Unveiling novel drug-like molecules against VP39 methyltransferase enzyme of monkeypox virus

Abstract

The rising prevalence of the monkeypox virus (MPXV) presents a significant health challenge, underscoring the urgent need for effective antiviral agents. This study focuses on the VP39 methyltransferase (VP39 MTase) enzyme of MPXV, recognized as an important therapeutic target. Through structure-based virtual screening of the FDA-approved ASINEX antiviral library against the VP39 MTase enzyme, three promising VP39 MTase inhibitors were identified, with Sinefungin serving as a control molecule. The identified compounds — BDC_23170445, BDB_26412461, and BDB_26419079 — exhibited binding affinities of −10.2 kcal/mol, −10 kcal/mol and −10 kcal/mol, respectively.

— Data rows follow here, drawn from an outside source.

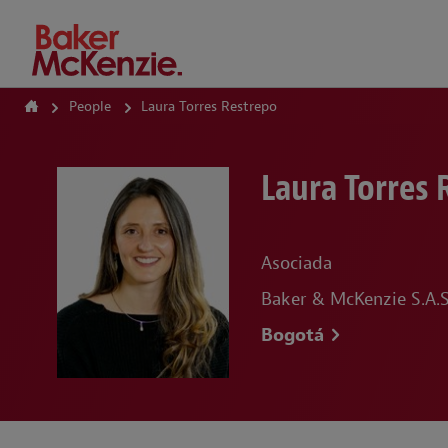
How Can We Help?
People
Laura Torres Restrepo
Laura Torres 
Asociada
Baker & McKenzie S.A.S
Bogotá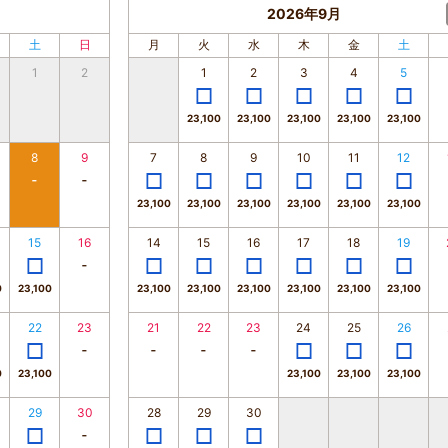
2026年9月
土
日
月
火
水
木
金
土
1
2
1
2
3
4
5
23,100
23,100
23,100
23,100
23,100
8
9
7
8
9
10
11
12
23,100
23,100
23,100
23,100
23,100
23,100
15
16
14
15
16
17
18
19
0
23,100
23,100
23,100
23,100
23,100
23,100
23,100
22
23
21
22
23
24
25
26
0
23,100
23,100
23,100
23,100
29
30
28
29
30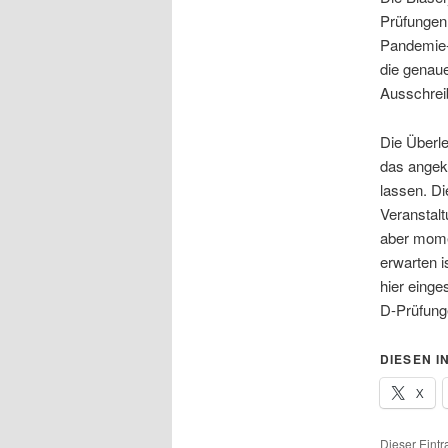
Prüfungen 
Pandemie-L
die genau
Ausschreib
Die Überl
das angekü
lassen. Di
Veranstal
aber mome
erwarten i
hier einge
D-Prüfung
DIESEN I
X
Dieser Eint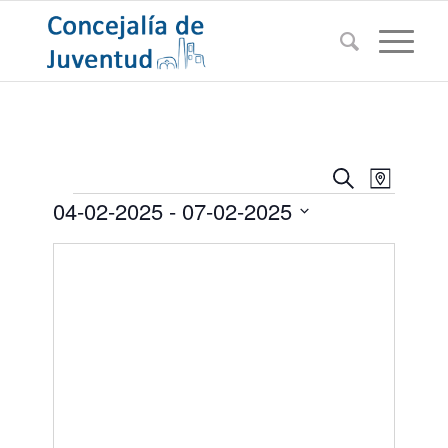
Navegac
Navega
Buscar
Mapa
de
Eventos
de
04-02-2025
 - 
07-02-2025
vistas
búsqued
de
Seleccionar
Evento
y
fecha.
vistas
de
Eventos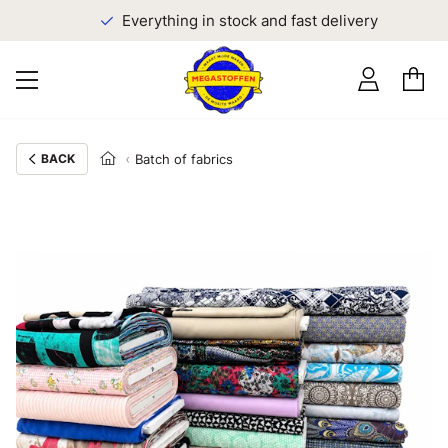
Everything in stock and fast delivery
BACK
Batch of fabrics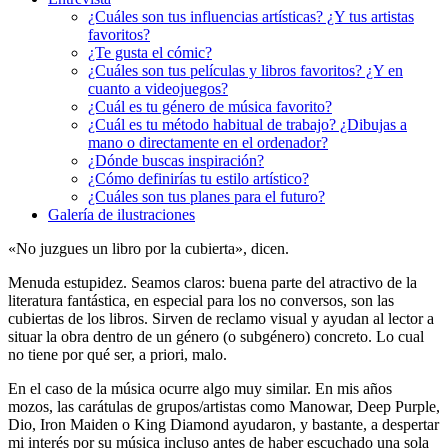
¿Cuáles son tus influencias artísticas? ¿Y tus artistas
favoritos?
¿Te gusta el cómic?
¿Cuáles son tus películas y libros favoritos? ¿Y en
cuanto a videojuegos?
¿Cuál es tu género de música favorito?
¿Cuál es tu método habitual de trabajo? ¿Dibujas a
mano o directamente en el ordenador?
¿Dónde buscas inspiración?
¿Cómo definirías tu estilo artístico?
¿Cuáles son tus planes para el futuro?
Galería de ilustraciones
«No juzgues un libro por la cubierta», dicen.
Menuda estupidez. Seamos claros: buena parte del atractivo de la
literatura fantástica, en especial para los no conversos, son las
cubiertas de los libros. Sirven de reclamo visual y ayudan al lector a
situar la obra dentro de un género (o subgénero) concreto. Lo cual
no tiene por qué ser, a priori, malo.
En el caso de la música ocurre algo muy similar. En mis años
mozos, las carátulas de grupos/artistas como Manowar, Deep Purple,
Dio, Iron Maiden o King Diamond ayudaron, y bastante, a despertar
mi interés por su música incluso antes de haber escuchado una sola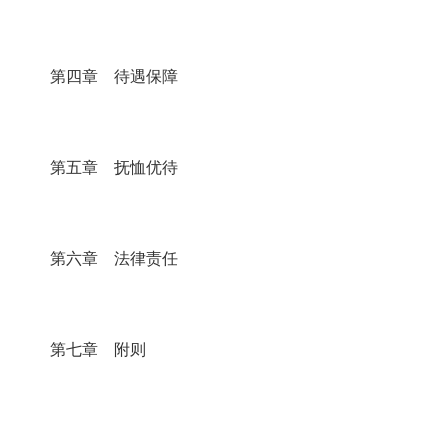
第四章 待遇保障
第五章 抚恤优待
第六章 法律责任
第七章 附则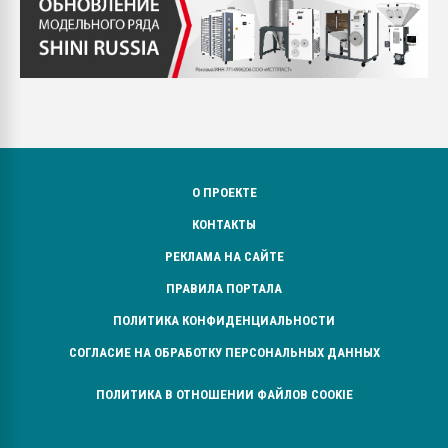
О ПРОЕКТЕ
КОНТАКТЫ
РЕКЛАМА НА САЙТЕ
ПРАВИЛА ПОРТАЛА
ПОЛИТИКА КОНФИДЕНЦИАЛЬНОСТИ
СОГЛАСИЕ НА ОБРАБОТКУ ПЕРСОНАЛЬНЫХ ДАННЫХ
ПОЛИТИКА В ОТНОШЕНИИ ФАЙЛОВ COOKIE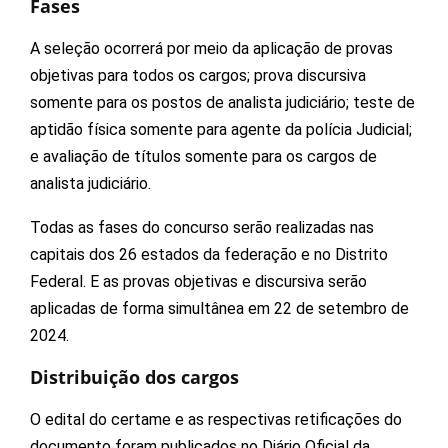
Fases
A seleção ocorrerá por meio da aplicação de provas
objetivas para todos os cargos; prova discursiva
somente para os postos de analista judiciário; teste de
aptidão física somente para agente da polícia Judicial;
e avaliação de títulos somente para os cargos de
analista judiciário.
Todas as fases do concurso serão realizadas nas
capitais dos 26 estados da federação e no Distrito
Federal. E as provas objetivas e discursiva serão
aplicadas de forma simultânea em 22 de setembro de
2024.
Distribuição dos cargos
O edital do certame e as respectivas retificações do
documento foram publicados no Diário Oficial da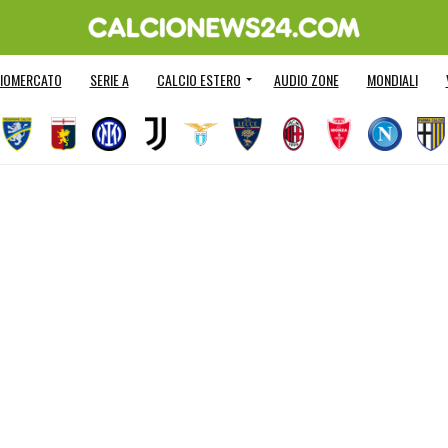
IOMERCATO
SERIE A
CALCIO ESTERO
AUDIO ZONE
MONDIALI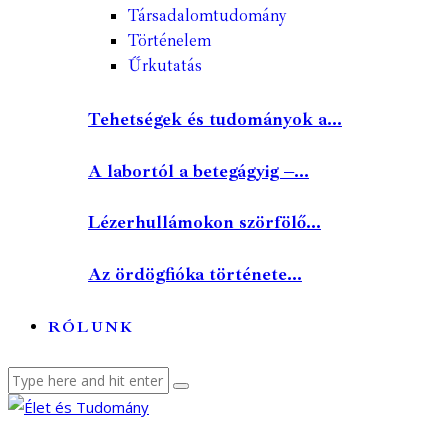
Társadalomtudomány
Történelem
Űrkutatás
Tehetségek és tudományok a...
A labortól a betegágyig –...
Lézerhullámokon szörfölő...
Az ördögfióka története...
RÓLUNK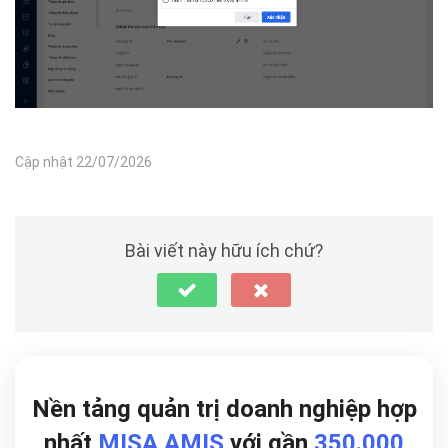
Cập nhật 22/07/2026
Bài viết này hữu ích chứ?
Nền tảng quản trị doanh nghiệp hợp
nhất
MISA AMIS
với gần
350.000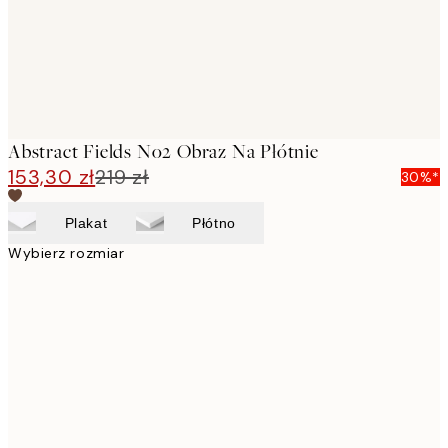
Abstract Fields No2 Obraz Na Płótnie
153,30 zł
219 zł
30%*
Plakat
Płótno
Wybierz rozmiar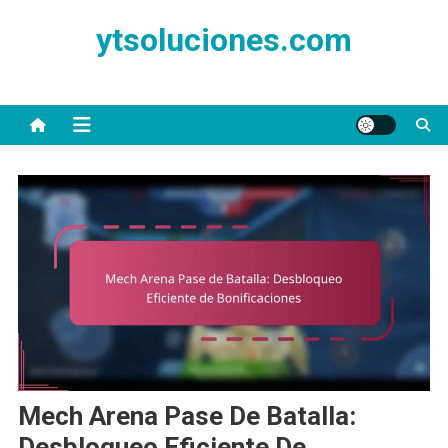
Skip
ytsoluciones.com
to
content
Mech Arena Pase De Batalla:
Desbloqueo Eficiente De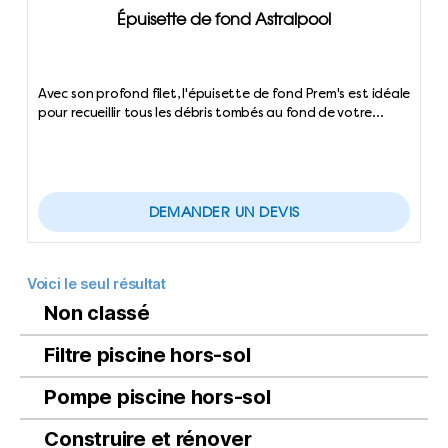
Épuisette de fond Astralpool
Avec son profond filet, l'épuisette de fond Prem's est idéale
pour recueillir tous les débris tombés au fond de votre…
DEMANDER UN DEVIS
Voici le seul résultat
Non classé
Filtre piscine hors-sol
Pompe piscine hors-sol
Construire et rénover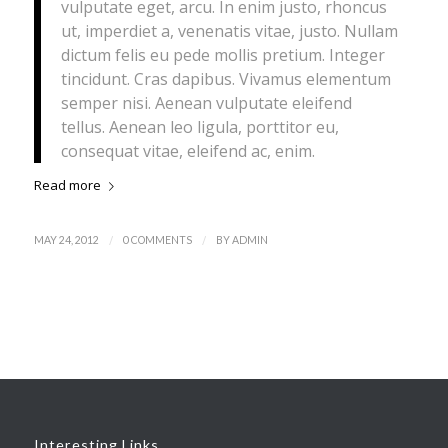
vulputate eget, arcu. In enim justo, rhoncus
ut, imperdiet a, venenatis vitae, justo. Nullam
dictum felis eu pede mollis pretium. Integer
tincidunt. Cras dapibus. Vivamus elementum
semper nisi. Aenean vulputate eleifend
tellus. Aenean leo ligula, porttitor eu,
consequat vitae, eleifend ac, enim.
Read more
/
/
MAY 24, 2012
0 COMMENTS
BY
ADMIN
Interesting Links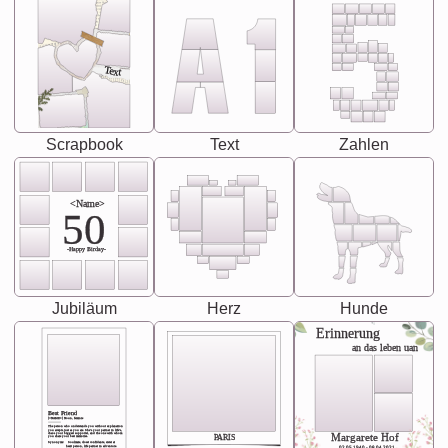
Text
Scrapbook
Text
Zahlen
<Name>
50
-Happy Birday-
Jubiläum
Herz
Hunde
Erinnerung
an das leben uan
Best Friend
[<NAME>] Noun, feminie
The person who understands you without explanation
you accepts just as you are. She's your partner in life's,
chaos your biggest supporter, and the one with whom
Margarete Hof
PARIS
you share your best memories.
Synonyms: Soulmate, closet confidante, sister at
heart person, life partner in adventure.
02.05.1940 - 08.04.2021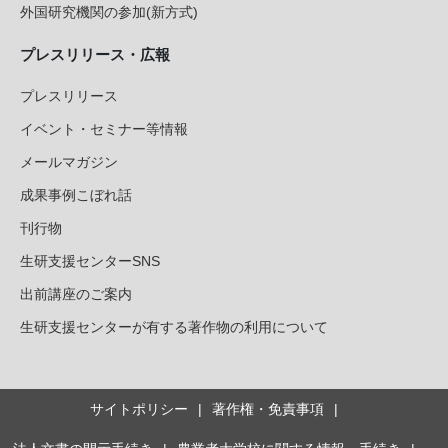
外国研究機関の参加(新方式)
プレスリリース・広報
プレスリリース
イベント・セミナー等情報
メールマガジン
成果事例こぼれ話
刊行物
生研支援センターSNS
出前講座のご案内
生研支援センターが有する著作物の利用について
サイトポリシー
著作権・免責事項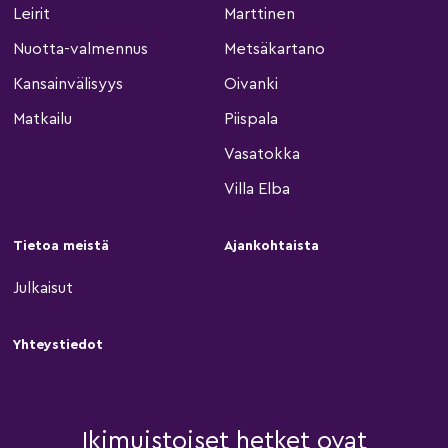
Leirit
Marttinen
Nuotta-valmennus
Metsäkartano
Kansainvälisyys
Oivanki
Matkailu
Piispala
Vasatokka
Villa Elba
Tietoa meistä
Ajankohtaista
Julkaisut
Yhteystiedot
Ikimuistoiset hetket ovat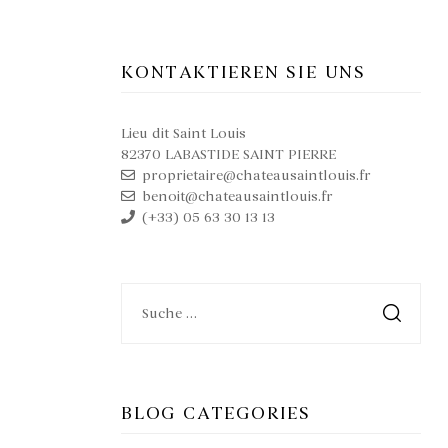
KONTAKTIEREN SIE UNS
Lieu dit Saint Louis
82370 LABASTIDE SAINT PIERRE
proprietaire@chateausaintlouis.fr
benoit@chateausaintlouis.fr
(+33) 05 63 30 13 13
BLOG CATEGORIES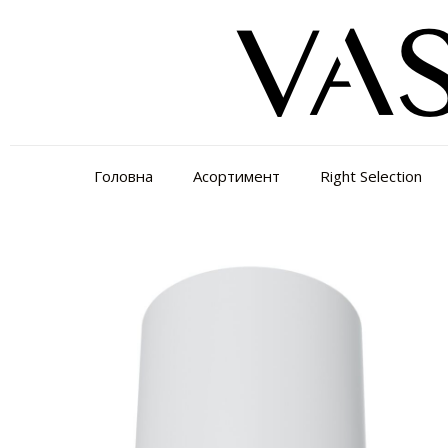
Головна
Асортимент
Right Selection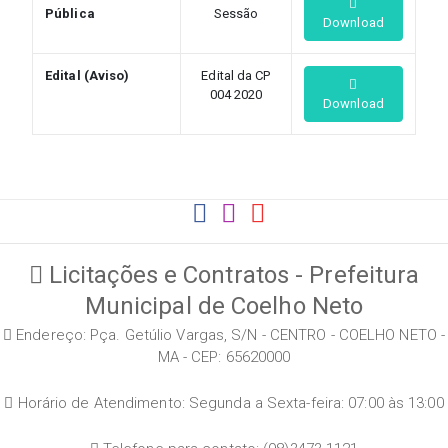
Pública
Sessão
Download
Edital (Aviso)
Edital da CP
004 2020
Download
Licitações e Contratos - Prefeitura
Municipal de Coelho Neto
Endereço: Pça. Getúlio Vargas, S/N - CENTRO - COELHO NETO -
MA - CEP: 65620000
Horário de Atendimento: Segunda a Sexta-feira: 07:00 às 13:00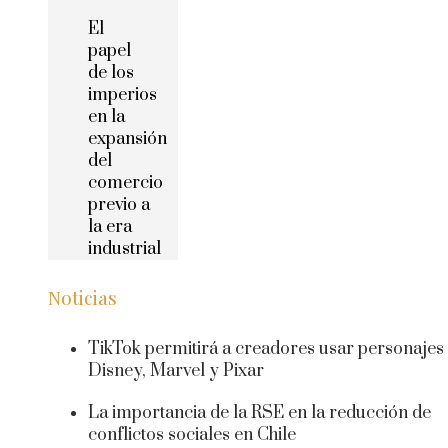
El
papel
de los
imperios
en la
expansión
del
comercio
previo a
la era
industrial
Noticias
TikTok permitirá a creadores usar personajes
Disney, Marvel y Pixar
La importancia de la RSE en la reducción de
conflictos sociales en Chile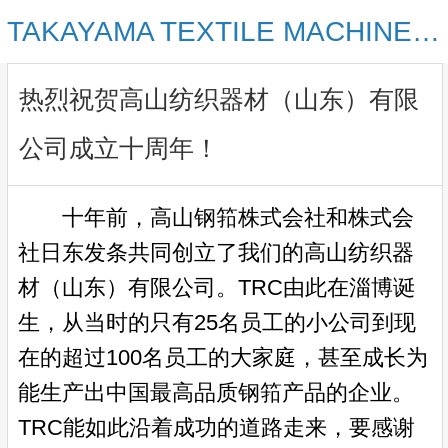
TAKAYAMA TEXTILE MACHINE PARTS (SHANDONG) CO., LTD
热烈祝贺高山纺织器材（山东）有限
公司成立十周年！
十年前，高山钢
筘
株式会社和株式会
社日东发条共同创立了我们的高山纺织器
材（山东）有限公司。TRC由此在淄博诞
生，从当时的只有25名员工的小公司到现
在的超过100名员工的大家庭，甚至成长为
能生产出中国最高品质钢
筘
产品的企业。
TRC
能如此沿着成功的
道
路
走来，要感谢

The stability of these interactions was rigorously evaluated using comprehensive molecular dynamics (MD) simulation, principal component analysis (PCA), intermolecular hydrogen bonding, secondary structure analysis, binding free energy estimation, and entropy energy estimation. All identified compounds complied with the Lipinski rule of five, confirming their potential as viable drug candidates. Furthermore, MD simulation indicated that the VP39 MTase-BDC_23170445 complex exhibited excellent dynamic stability. The dynamic conformational shifts associated with the functional changes of these compounds on VP39 M were fully characterized via PCA. Compound BDB_26412461 showed a strong H-bonding interaction with LIG_284@N3 across 628 frames, with an average bond distance of 2.8464 Å. The MMPBSA/GBSA revealed the most favorable scores for BDC_23170445. This work lays the groundwork for future studies aimed at translating these findings into effective anti-MPXV treatments and positions these compounds as leading candidates in the ongoing therapeutic pursuit of therapies for MPXV.